Other users have complained about flash bringing the CR-48 to a crawl, but I ran two simultaneous YouTube streams while typing some of this blog entry and it seemed fine.

I did see some oddness in a couple of emails where the attachments did not show correctly.  On another email, I successfully download a .docx attachment into a downloads folder, but I could not open it--it gave me an "Unknown file type" error.  This is odd given that Google Docs can deal with the docx format.  I could click on "view" instead of "download" to see it in html and then save it to Google Docs, which is what makes sense anyway in a browser-centric universe.

I don't know what the eventual selling price will be for ChromeOS netbooks.  Probably similar to the Linux netbooks today and slightly cheaper than netbooks with Windows Starter.  I am not a fan of Linux because, while it has gotten more user friendly, it is still not appropriate for the mass market.  The ChromeOS may well kill it in netbook applications.

With my MB Air, I am not going to use the CR-48 as much as I might.  It would make a great companion computer for a desktop.  Battery life seems impressive from an average sized battery, so the processor must not be having to work too hard.

Basically, if you already live a browser intensive lifestyle and use Chrome a lot, you will really not notice the ChromeOS, which is a good thing.  It will just feel like any other computer--just a whole lot cheaper.


  1. Thanks for the nice review, Chris! I too have moved largely to online apps. My medical billing and appointments scheduling program is Internet based. And, I plan to choose an Electronic Health Record (EHR) medical charting system that is "in the cloud". However, just as you noted, the one missing piece is Quicken.

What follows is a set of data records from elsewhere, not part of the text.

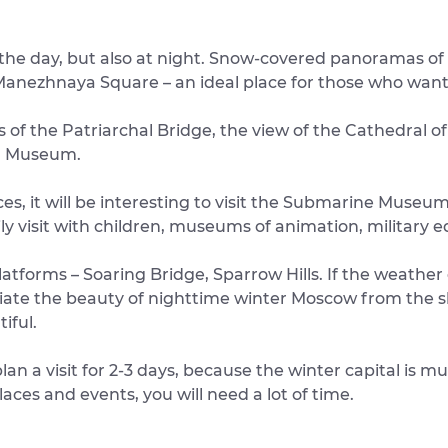
 the day, but also at night. Snow-covered panoramas of 
anezhnaya Square – an ideal place for those who want 
of the Patriarchal Bridge, the view of the Cathedral of
in Museum.
es, it will be interesting to visit the Submarine Muse
ily visit with children, museums of animation, military
 platforms – Soaring Bridge, Sparrow Hills. If the weath
iate the beauty of nighttime winter Moscow from the sk
iful.
lan a visit for 2-3 days, because the winter capital is 
places and events, you will need a lot of time.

    I have all of my accounts (business, personal, property) in Quicken 2009, a desktop program, and I am waiting for an Internet based version that is robust enough to handle the huge data files I have built over the years. Also, it's interesting to note that my web-based payroll program, Intuit Online Payroll (IOP), only functions under Microsoft Internet Explorer and not under the Chrome browser. Moreover, IOP does not "speak" to Quicken Online, only to the desktop versions of Quicken. Intuit really needs to get with the program and develop full-featured cloud-based versions of its programs that really do talk to each other.

  2. Bill--

    Intuit is a really interesting example of a company that stopped innovating a long time ago, but has not yet been disrupted. Mint had the best shot at it so far, and Intuit bought them out. I think it has been more than a decade since a new release of Quicken actually brought useful new functionality instead of just more bloat.

    I share your frustration with their cloud products. I worked for a startup called NetBooks (now WorkingPoint), created by Ridgely Evers, who led the team that created the original QuickBooks. He was also a small businessperson, and created NetBooks out of extreme frustration with the lack of progress in Quickbooks.

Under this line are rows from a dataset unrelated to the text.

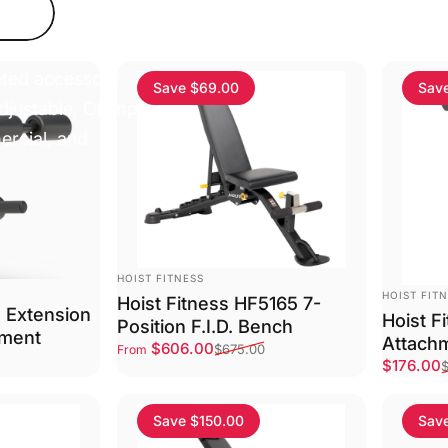
a wide range of
eted accessory
Save $69.00
Sav
 adjustable, Olympic,
ercial, and
VENDOR:
HOIST FITNESS
VENDOR:
HOIST FIT
Hoist Fitness HF5165 7-
g Extension
Hoist F
Position F.I.D. Bench
hment
Attach
Sale price
Regular price
$606.00
$675.00
From
Sale pri
Regular 
$176.00
Save $150.00
Sav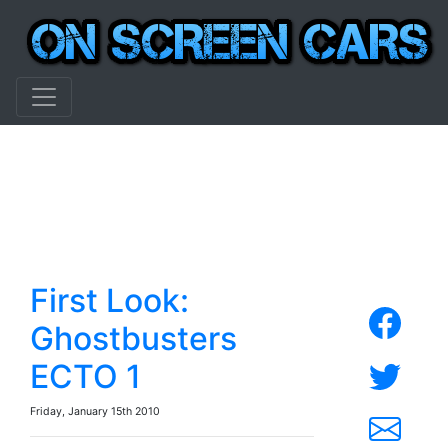
First Look:
Ghostbusters
ECTO 1
Friday, January 15th 2010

    But, change is coming. Outright, InDinero, Xero, WorkingPoint on the low end, and FinancialForce, Intacct and Netsuite on the higher end are going to force Intuit to innovate or die.

    Aaron Patzer of Mint seems to have a somewhat free hand at Intuit in helping them innovate on the web.

    As I sit here on vacation in the tropics, every time I have to remotely access my primary desktop to look at Quicken, I wish the newcomers well. One way or another, things will get better.